May 21, 2018

The Seven Sins of Data Prep

Sean Kandel

(Ollyy/Shutterstock)

Data preparation is often considered a necessary precursor to the “real” work found in visualizing or analyzing data, but this framing sells data prep short. The ways in which we cleanse and shape data for downstream use have significant bearing on our final analytic output, and cutting corners on data prep can run up a huge cost for companies.

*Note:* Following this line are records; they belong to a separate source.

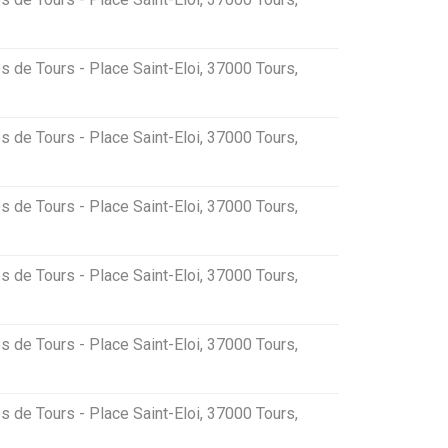
s de Tours - Place Saint-Eloi, 37000 Tours,
s de Tours - Place Saint-Eloi, 37000 Tours,
s de Tours - Place Saint-Eloi, 37000 Tours,
s de Tours - Place Saint-Eloi, 37000 Tours,
s de Tours - Place Saint-Eloi, 37000 Tours,
s de Tours - Place Saint-Eloi, 37000 Tours,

According to a report from the Harvard Business Review, bad data costs the U.S. roughly $3 trillion per year. primarily due to the time involved in correcting data and the consequences of errors leaking through to customers. Below, we’ve outlined what we consider a “data prep sin” — or what will surely affect the end result for worse.

Sin #1: Removing data

Removing records containing incomplete, erroneous, outlying, or extraneous records is one of the most common transformations in data preparation. However, removing data can introduce bias or affect downstream results in meaningful ways. While such filtering is not inherently a sin, it is dangerous to remove data without understanding the implications on downstream results and without maintaining clear data lineage to communicate the the rationale and logic behind the filters.

For example, Facebook made headlines in 2016 for overestimating the average viewing time of ads hosted on its platform. The reason? The reported average was calculated based only on viewers who watched for three seconds or more because they removed data for anyone who immediately turned their videos off. While the decision was likely a means to rule out accidental viewers, this simple exclusion severely skewed the end result for consumers who were not aware that this meaningful subset of data had been removed.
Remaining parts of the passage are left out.